Osama Fallout: Be Careful What You Wish For

By Robert Borosage

President Obama is receiving the well-deserved gratitude of the nation for success in taking out Osama bin Laden. The nation applauds, with less exaltation than exhaling, as if we were holding our breath for the last decade without knowing it.

The president’s judgment and steeliness earn praise across the country. Independent pollster Andrew Kohut says he may reap a long term dividend for being a strong leader. Democratic pollster Peter Hart believes the president captured a larger sense, to a “country that has been down... that there is a way of coming back.”

Republicans who have been scorning the president as weak and ineffectual in foreign policy had little choice but to applaud. Hell, even Dick Cheney and Donald Trump offered congratulations.

Not surprisingly, many pundits suggested the triumph boosted and perhaps cemented the president’s reelection next year. The Borowitz Report caught the spirit, with the headline” 2012 Election Canceled; President buoyed by 100% approval rating.”
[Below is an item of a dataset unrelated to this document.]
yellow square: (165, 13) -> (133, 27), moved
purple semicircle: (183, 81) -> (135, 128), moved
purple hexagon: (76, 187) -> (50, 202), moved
The Washington Post’s veteran reporter Dan Balz offered words of caution. George Bush the First was at 90% in the polls in 1991 after the stunning rout of Saddam Hussein’s forces in the first Iraq war, yet lost re-election in 1992, garnering only 37% of the vote. George the Second saw his popularity soar after September 11, with the successful invasion of Iraq and the capture of Saddam Hussein himself in December 2003, but barely eked out re-election in 2004.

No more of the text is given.